### YOUR GOAL
Where a record contains a picture, omit the picture and repeat the rest exactly.

-- Opening Marker --

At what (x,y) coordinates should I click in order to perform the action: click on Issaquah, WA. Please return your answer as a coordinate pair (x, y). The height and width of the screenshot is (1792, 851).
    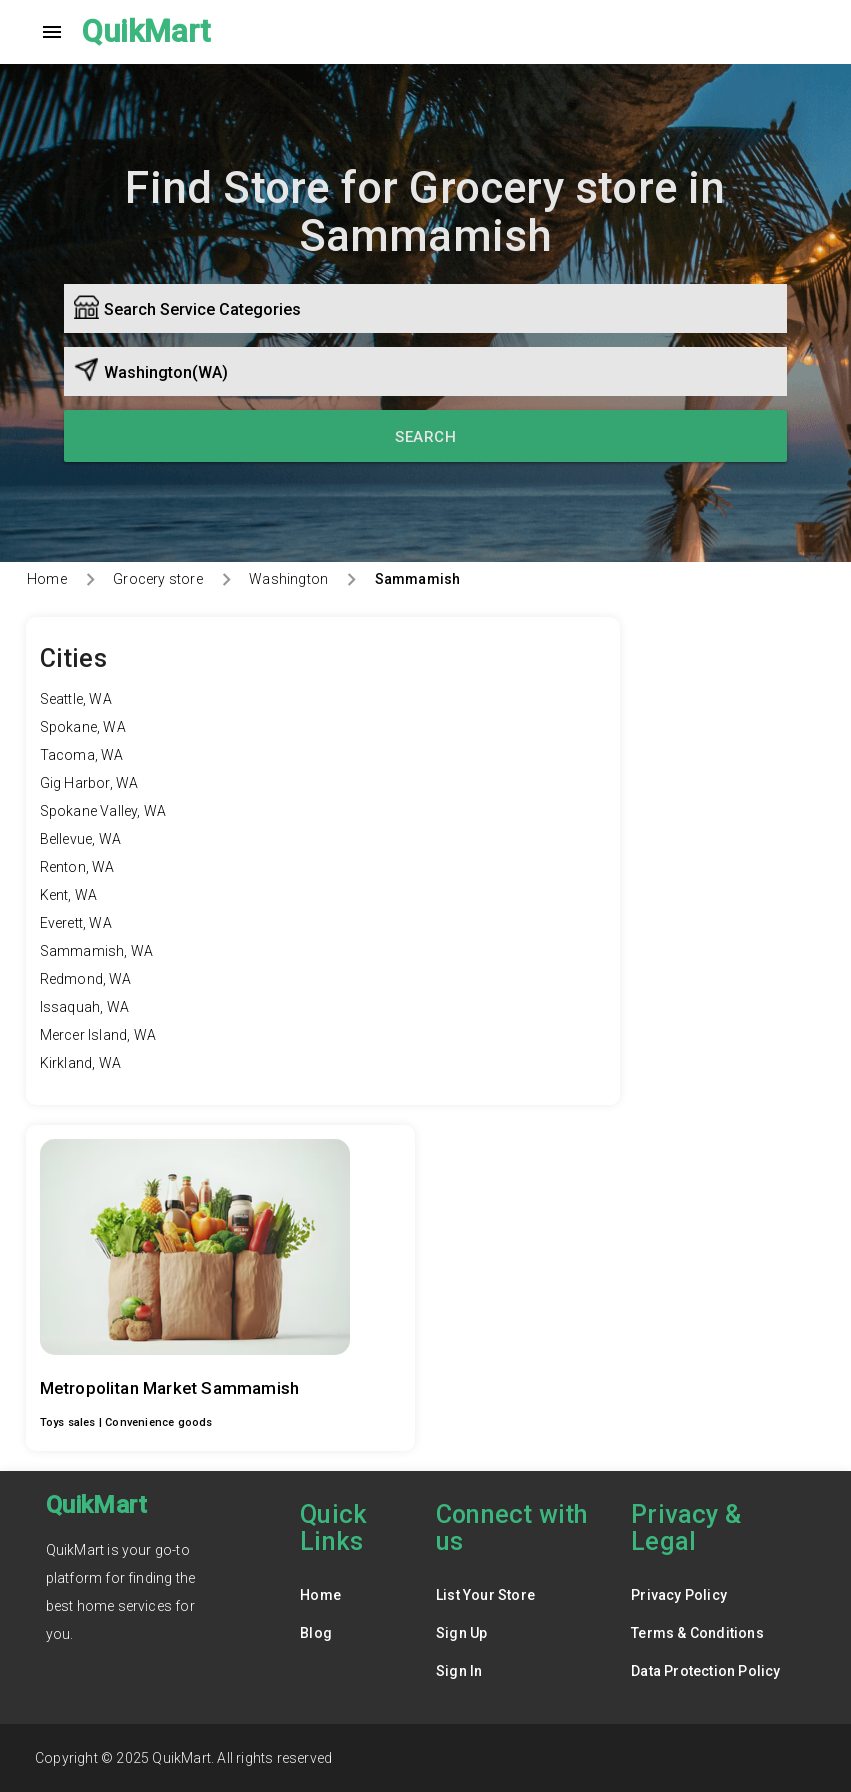
    Looking at the image, I should click on (84, 1007).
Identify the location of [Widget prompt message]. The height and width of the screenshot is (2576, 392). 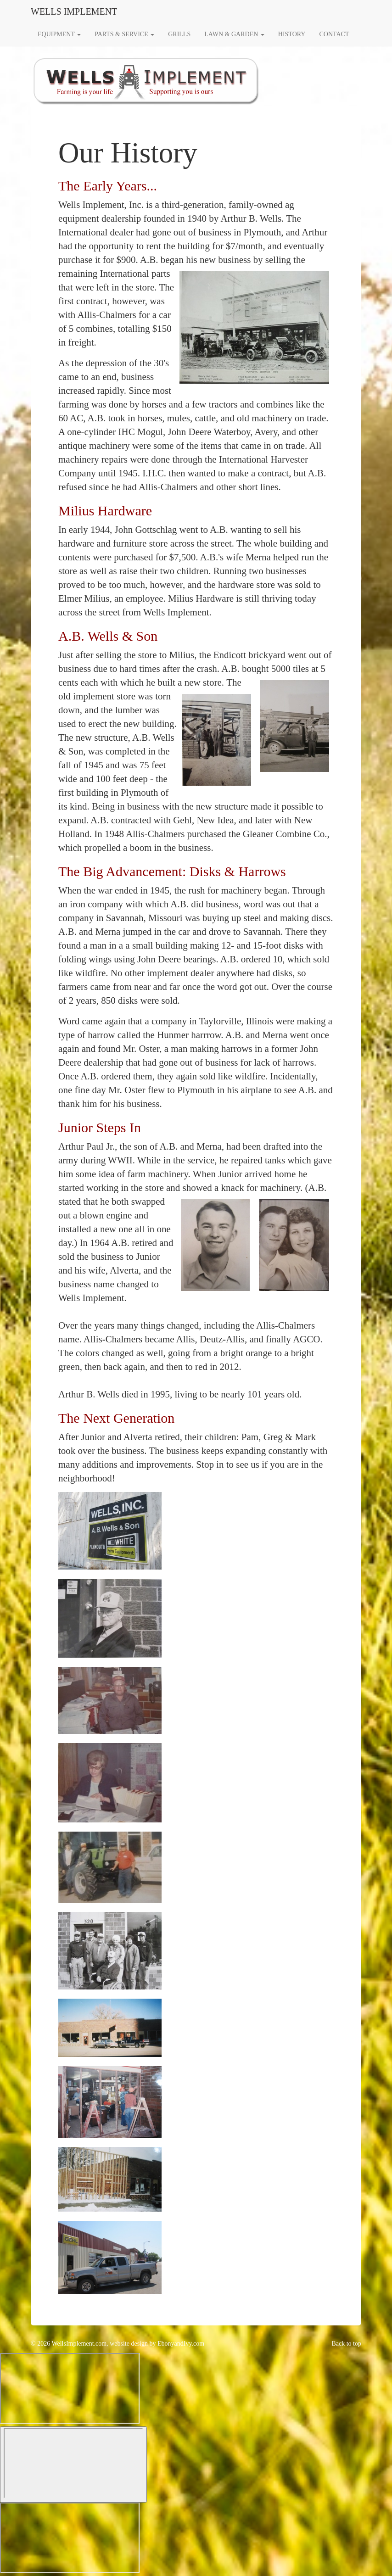
(70, 2388).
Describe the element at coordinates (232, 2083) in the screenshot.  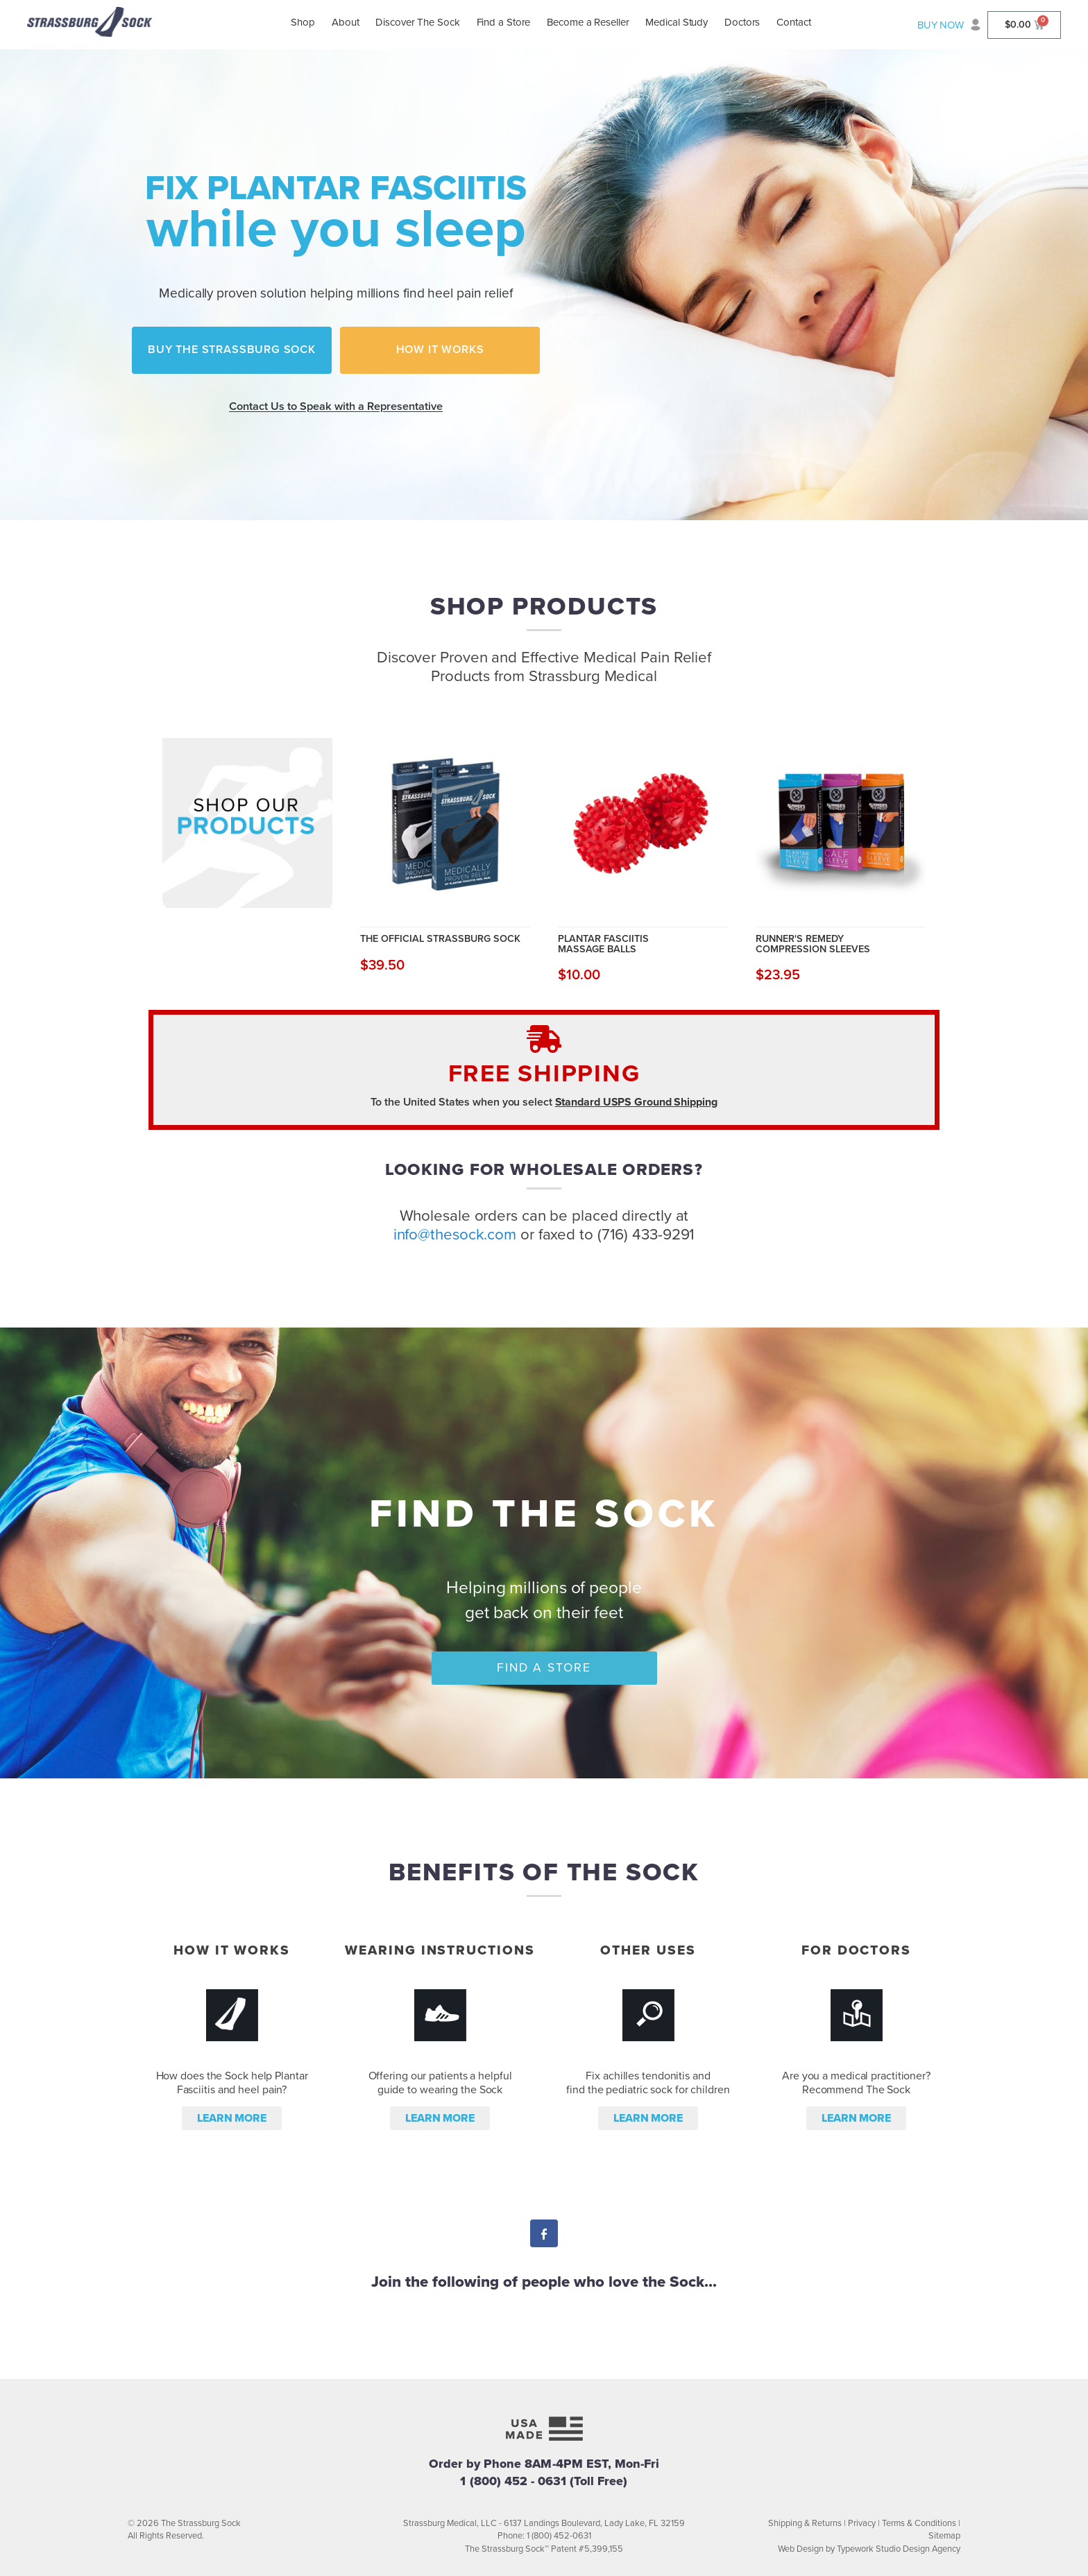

-- Closing Marker --

### PROBLEM SOLUTION
At what (x,y) coordinates should I click in order to perform the action: click on Issaquah, WA. Please return your answer as a coordinate pair (x, y). The height and width of the screenshot is (1792, 851).
    Looking at the image, I should click on (84, 1007).
Identify the location of [Widget prompt message]. The height and width of the screenshot is (2576, 392). 
(70, 2388).
Describe the element at coordinates (232, 2083) in the screenshot.  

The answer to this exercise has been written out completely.